Survival….I admit it is not much of an achievement but my story has not yet ended….I write a new chapter each and every day. I wake with a spring in my step I never had. I open my once near blind eyes and take in the daylight. I hop in my car and go for a drive, I take a walk along the beach at sunset, I let the cold rain wash over me on a humid and sticky day. These are not achievements to hang my hat on. They are not things I plan on sharing with my kids should the time come but I look towards a better day.
For now the story goes on. I have found in the DOC a community of people I love and cherish. I am motivated like never before to preserve what is left in my failing body. Each and every day I “meet” and converse with amazing people doing great things. I drink in their wit on Twitter. I read their blog posts, I hear their voices and I grin, no...I laugh. I look at the person I was and who I now feel I am and can’t help but celebrate.
In all honesty I don’t know if my body will ever be close to what it should be but that is no longer an issue. I am not laying down, I am not surrendering and I am not giving in. I am standing my ground and I am going to move forward. Surrounded and supported by an amazing community the only way is up.

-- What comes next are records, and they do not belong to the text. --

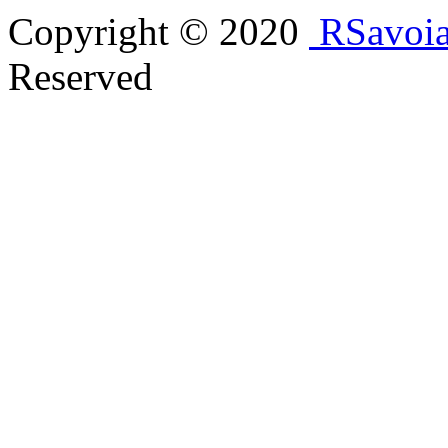
Copyright © 2020
RSavoi
Reserved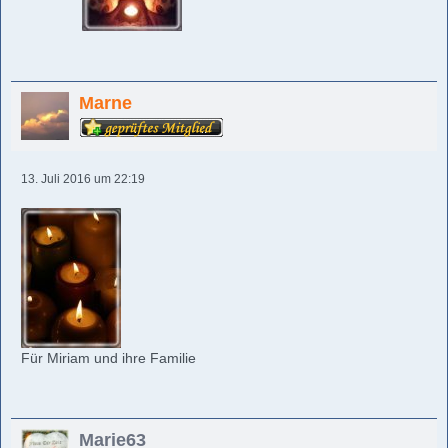
Marne
13. Juli 2016 um 22:19
Für Miriam und ihre Familie
Marie63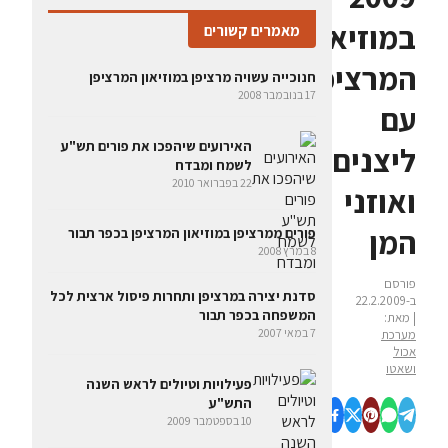
במוזיאון
מאמרים קשורים
המרציפן
חנוכייה עשויה מרציפן במוזיאון המרציפן
17 בנובמבר 2008
עם
האירועים שיהפכו את פורים תש"ע
ליצנים
לשמח ומבדח
22 בפברואר 2010
ואוזני
המן
פורים ממרציפן במוזיאון המרציפן בכפר תבור
8 במרץ 2008
פורסם
סדנת יצירה במרציפן ותחרות פיסול ארצית לכל
ב-22.2.2009
המשפחה בכפר תבור
| מאת:
7 במאי 2007
מערכת
אכול
ושאטו
פעילויות וטיולים לראש השנה
התש"ע
10 בספטמבר 2009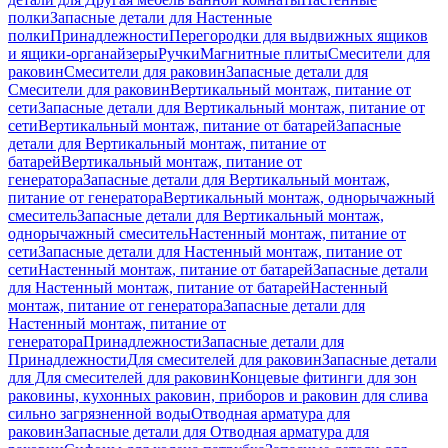
полки
Запасные детали для Настенные
полки
Принадлежности
Перегородки для выдвижных ящиков
и ящики-органайзеры
Ручки
Магнитные плиты
Смесители для
раковин
Смесители для раковин
Запасные детали для
Смесители для раковин
Вертикальный монтаж, питание от
сети
Запасные детали для Вертикальный монтаж, питание от
сети
Вертикальный монтаж, питание от батарей
Запасные
детали для Вертикальный монтаж, питание от
батарей
Вертикальный монтаж, питание от
генератора
Запасные детали для Вертикальный монтаж,
питание от генератора
Вертикальный монтаж, однорычажный
смеситель
Запасные детали для Вертикальный монтаж,
однорычажный смеситель
Настенный монтаж, питание от
сети
Запасные детали для Настенный монтаж, питание от
сети
Настенный монтаж, питание от батарей
Запасные детали
для Настенный монтаж, питание от батарей
Настенный
монтаж, питание от генератора
Запасные детали для
Настенный монтаж, питание от
генератора
Принадлежности
Запасные детали для
Принадлежности
Для смесителей для раковин
Запасные детали
для Для смесителей для раковин
Концевые фитинги для зон
раковины, кухонных раковин, приборов и раковин для слива
сильно загрязненной воды
Отводная арматура для
раковин
Запасные детали для Отводная арматура для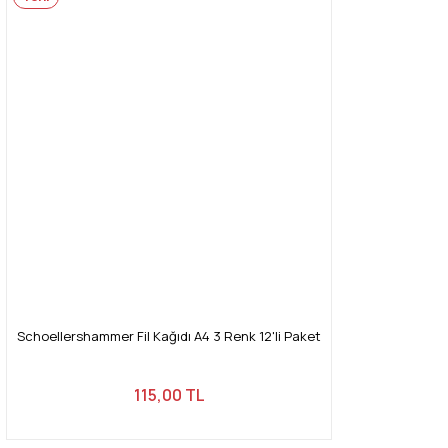
Görüş ve önerileriniz için teşekkür ederiz.
Yorum Yaz
Ürün resmi kalitesiz, bozuk veya görüntülenemiyor.
Ürün açıklamasında eksik bilgiler bulunuyor.
Ürün bilgilerinde hatalar bulunuyor.
Ürün fiyatı diğer sitelerden daha pahalı.
Bu ürüne benzer farklı alternatifler olmalı.
Gönder
Schoellershammer Fil Kağıdı A4 3 Renk 12'li Paket
115,00 TL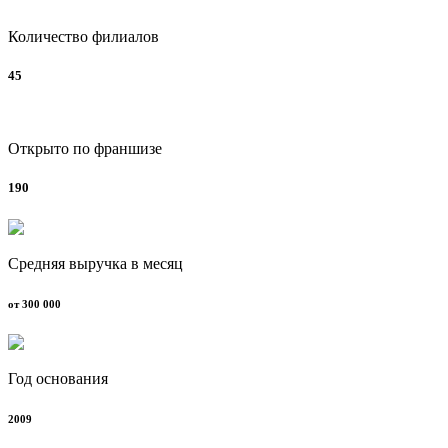
Количество филиалов
45
Открыто по франшизе
190
Средняя выручка в месяц
от 300 000
Год основания
2009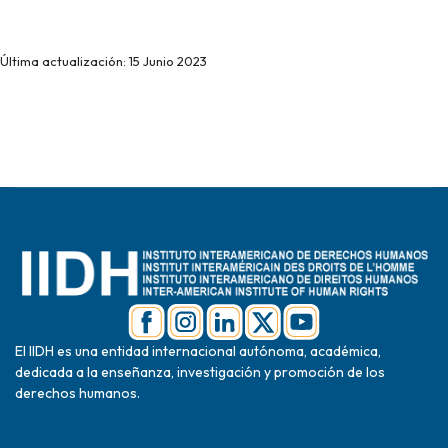
Última actualización: 15 Junio 2023
El IIDH es una entidad internacional autónoma, académica,
dedicada a la enseñanza, investigación y promoción de los
derechos humanos.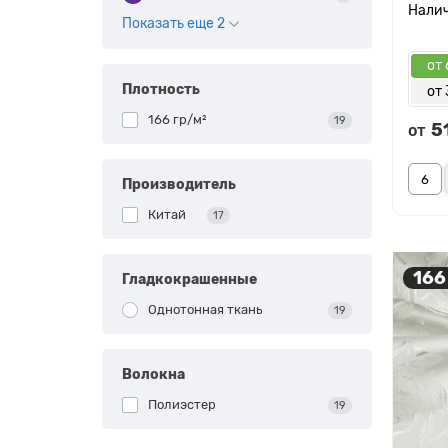
Показать еще 2
от 
Плотность
от 
166 гр/м²
19
5
от
Производитель
Китай
17
166
Гладкокрашенные
Однотонная ткань
19
Волокна
Полиэстер
19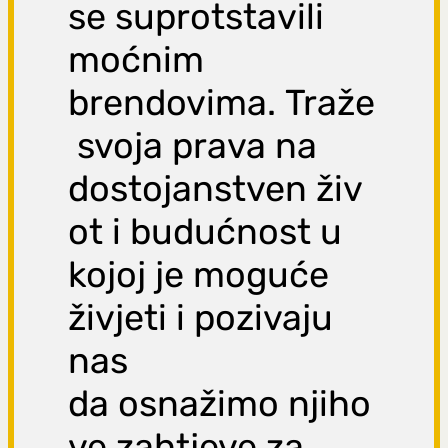
se suprotstavili
moćnim
brendovima. Traže
svoja prava na
dostojanstven živ
ot i budućnost u
kojoj je moguće
živjeti i pozivaju
nas
da osnažimo njiho
ve zahtjeve za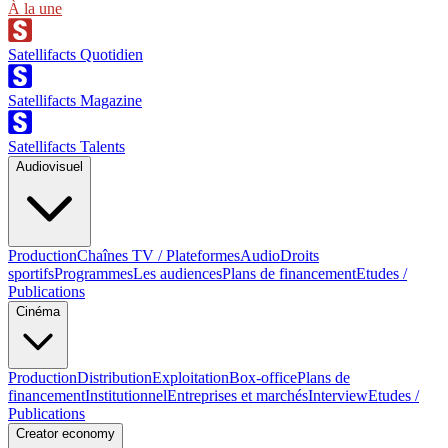
À la une
Satellifacts Quotidien
Satellifacts Magazine
Satellifacts Talents
Audiovisuel
Production
Chaînes TV / Plateformes
Audio
Droits
sportifs
Programmes
Les audiences
Plans de financement
Etudes /
Publications
Cinéma
Production
Distribution
Exploitation
Box-office
Plans de
financement
Institutionnel
Entreprises et marchés
Interview
Etudes /
Publications
Creator economy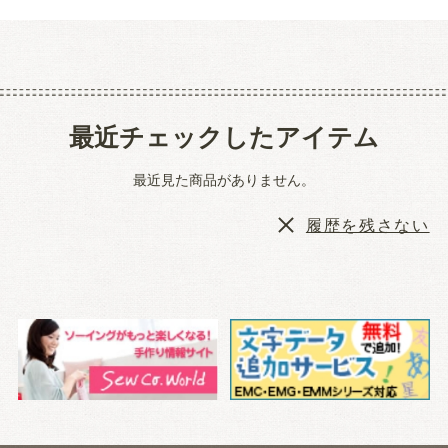
最近チェックしたアイテム
最近見た商品がありません。
履歴を残さない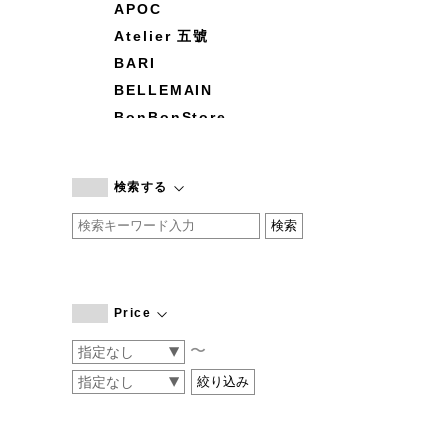
APOC
Atelier 五號
BARI
BELLEMAIN
BonBonStore
BOUQUET de L'UNE
branc branc
検索する
by basics
CATWORTH
chisaki
CI-VA
COGTHEBIGSMOKE
Price
cohan
〜
CONVERSE
DEAN & DELUCA
DRESS HERSELF
DUENDE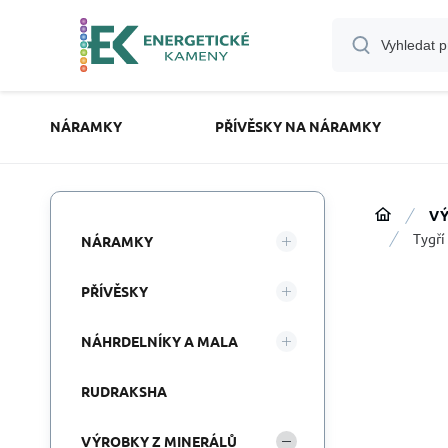
NÁRAMKY
PŘÍVĚSKY NA NÁRAMKY
VÝ
Tygří
NÁRAMKY
PŘÍVĚSKY
NÁHRDELNÍKY A MALA
RUDRAKSHA
VÝROBKY Z MINERÁLŮ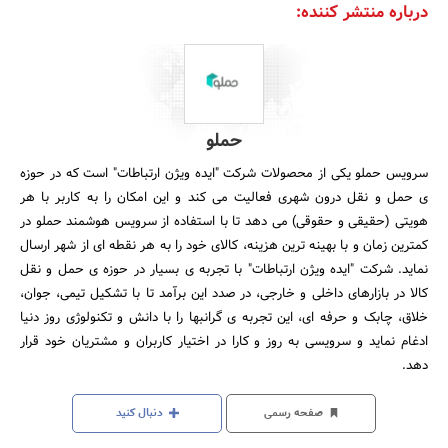
درباره منتشر کننده:
حملو
سرویس حملو یکی از محصولات شرکت "ایده ویژن ارتباطات" است که در حوزه
ی حمل و نقل درون شهری فعالیت می کند و این امکان را به کاربر با هر
هویتی (حقیقی و حقوقی) می دهد تا با استفاده از سرویس هوشمند حملو در
کمترین زمان و با بهینه ترین هزینه، کالای خود را به هر نقطه ای از شهر ارسال
نماید. شرکت "ایده ویژن ارتباطات" با تجربه ی بسیار در حوزه ی حمل و نقل
کالا در بازارهای داخلی و خارجی، در صدد این برآمد تا با تشکیل تیمی، جوان،
خلاق، چابک و حرفه ای، این تجربه ی گرانبها را با دانش و تکنولوژی روز دنیا
ادغام نماید و سرویسی به روز و کارا در اختیار کاربران و مشتریان خود قرار
دهد.
صفحه رسمی
دنبال کنید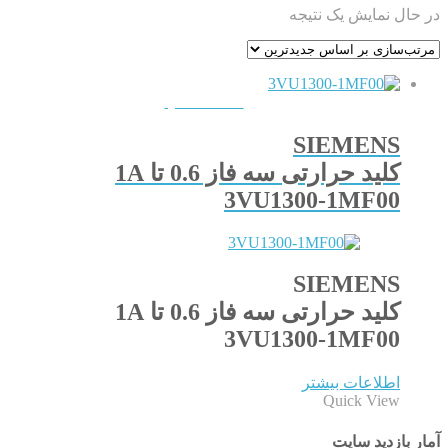
در حال نمایش یک نتیجه
QUICKVIEW
SIEMENS
کلید حرارتی سه فاز 0.6 تا 1A
3VU1300-1MF00
SIEMENS
کلید حرارتی سه فاز 0.6 تا 1A
3VU1300-1MF00
اطلاعات بیشتر
Quick View
آمار بازدید سایت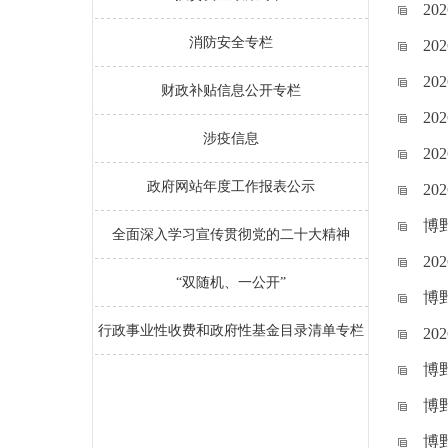
2
消防安全专栏
2
2
财政补贴信息公开专栏
2
涉疫信息
2
政府网站年度工作报表公示
2
博
全面深入学习宣传贯彻党的二十大精神
2
“双随机、一公开”
博
行政事业性收费和政府性基金目录清单专栏
2
博
博
博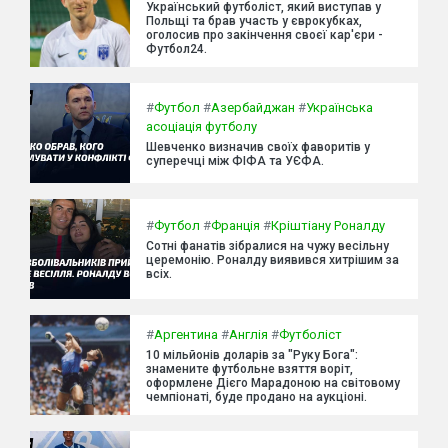
Український футболіст, який виступав у
Польщі та брав участь у єврокубках,
оголосив про закінчення своєї кар'єри -
Футбол24.
#
Футбол
#
Азербайджан
#
Українська
асоціація футболу
Шевченко визначив своїх фаворитів у
суперечці між ФІФА та УЄФА.
#
Футбол
#
Франція
#
Кріштіану Роналду
Сотні фанатів зібралися на чужу весільну
церемонію. Роналду виявився хитрішим за
всіх.
#
Аргентина
#
Англія
#
Футболіст
10 мільйонів доларів за "Руку Бога":
знамените футбольне взяття воріт,
оформлене Дієго Марадоною на світовому
чемпіонаті, буде продано на аукціоні.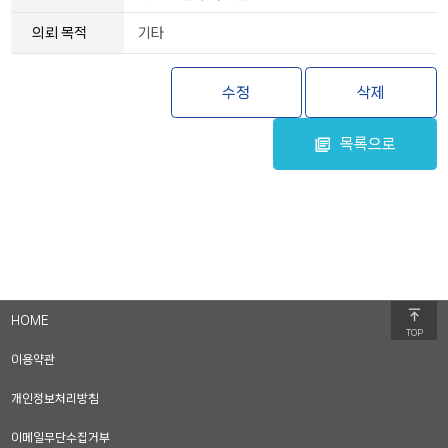
의뢰 목적
기타
수정
삭제
목록으로
HOME
TOP
이용약관
개인정보처리방침
이메일무단수집거부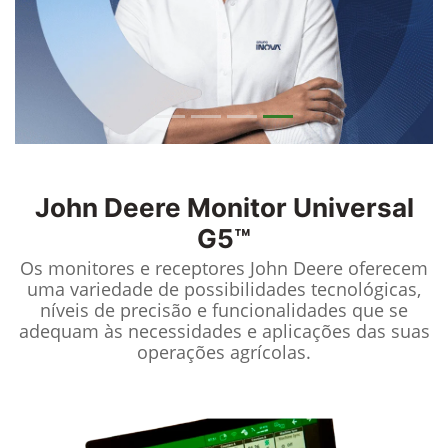
John Deere
Monitor Universal
G5™
Os monitores e receptores John Deere oferecem
uma variedade de possibilidades tecnológicas,
níveis de precisão e funcionalidades que se
adequam às necessidades e aplicações das suas
operações agrícolas.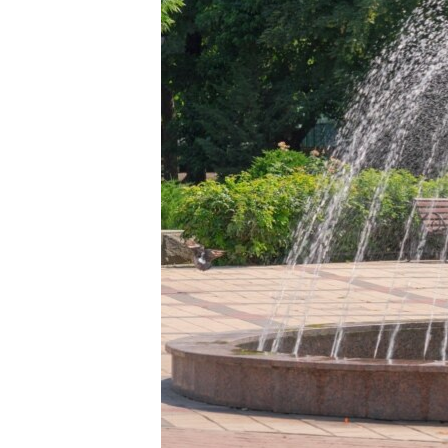
ПОБЕДИТЕЛЕЙ НЕ СУДЯТ?
КРЫМ.НЕПОКОРЕННЫЙ
ELIFBE
УКРАИНСКАЯ ПРОБЛЕМА КРЫМА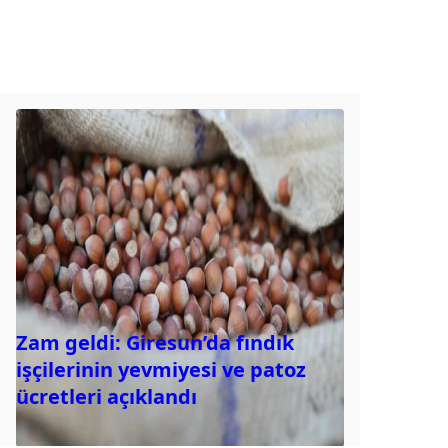
Zam geldi: Giresun’da fındık
işçilerinin yevmiyesi ve patoz
ücretleri açıklandı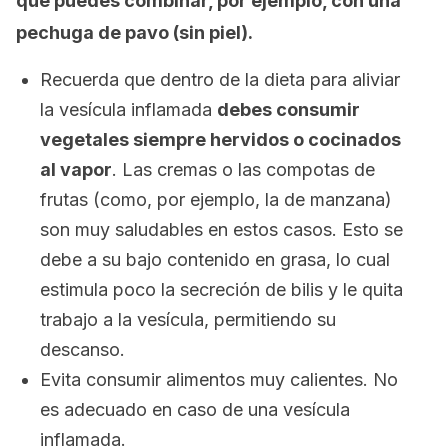
que puedes combinar,
por ejemplo
, con una
pechuga de pavo (sin piel).
Recuerda que dentro de la dieta para aliviar
la vesícula inflamada
debes consumir
vegetales siempre hervidos o cocinados
al vapor
. Las cremas o las compotas de
frutas
(como, por ejemplo, la de manzana)
son muy saludables en estos casos. Esto se
debe a su bajo contenido en grasa, lo cual
estimula poco la secreción de bilis y le quita
trabajo a la vesícula, permitiendo su
descanso.
Evita consumir alimentos muy calientes. No
es adecuado en caso de una vesícula
inflamada.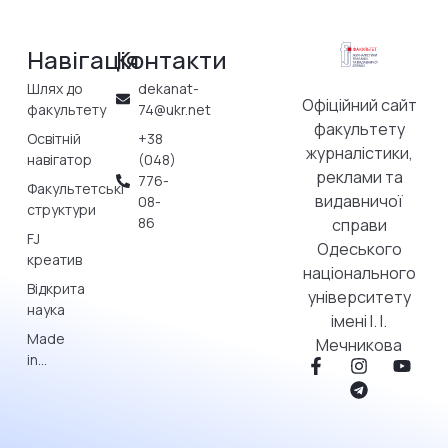
Навігація
Контакти
Шлях до
dekanat-
Офіційний сайт
факультету
74@ukr.net
факультету
Освітній
+38
журналістики,
навігатор
(048)
реклами та
776-
Факультетські
видавничої
08-
структури
86
справи
FJ
Одеського
креатив
національного
Відкрита
університету
наука
імені І. І.
Made
Мечникова
in…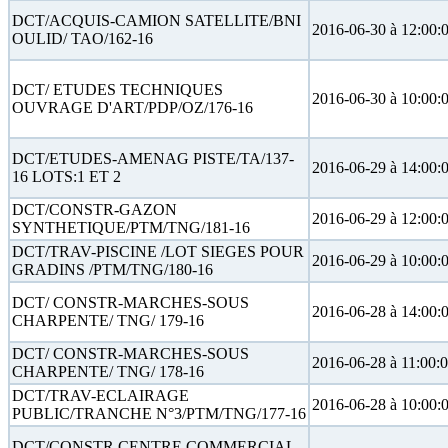
DCT/ACQUIS-CAMION SATELLITE/BNI
2016-06-30 à 12:00:
OULID/ TAO/162-16
DCT/ ETUDES TECHNIQUES
2016-06-30 à 10:00:
OUVRAGE D'ART/PDP/OZ/176-16
DCT/ETUDES-AMENAG PISTE/TA/137-
2016-06-29 à 14:00:
16 LOTS:1 ET 2
DCT/CONSTR-GAZON
2016-06-29 à 12:00:
SYNTHETIQUE/PTM/TNG/181-16
DCT/TRAV-PISCINE /LOT SIEGES POUR
2016-06-29 à 10:00:
GRADINS /PTM/TNG/180-16
DCT/ CONSTR-MARCHES-SOUS
2016-06-28 à 14:00:
CHARPENTE/ TNG/ 179-16
DCT/ CONSTR-MARCHES-SOUS
2016-06-28 à 11:00:
CHARPENTE/ TNG/ 178-16
DCT/TRAV-ECLAIRAGE
2016-06-28 à 10:00:
PUBLIC/TRANCHE N°3/PTM/TNG/177-16
DCT/CONSTR CENTRE COMMERCIAL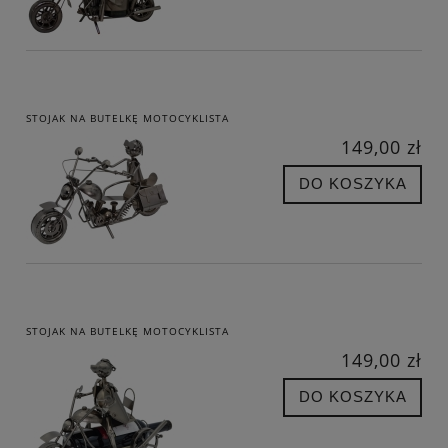
STOJAK NA BUTELKĘ MOTOCYKLISTA
149,00 zł
DO KOSZYKA
STOJAK NA BUTELKĘ MOTOCYKLISTA
149,00 zł
DO KOSZYKA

Mine is no fairytale story, you will not find it recorded in any leaflet lying around at your endocrinologists office but it goes on, one day at a time. The introduction and the early chapters have passed and the greatest thing I have done in spite of diabetes I do each and every day….I wake up and when the stresses and strains of daily life begin to flood my mind I look back. I look at the carnage, I look at the confusion, I look at the defeat and I see a new day dawning in all of its brilliance. I see the sunshine, I see the rain and I interact with the most incredible network of friends and support I could ever have dreamed for.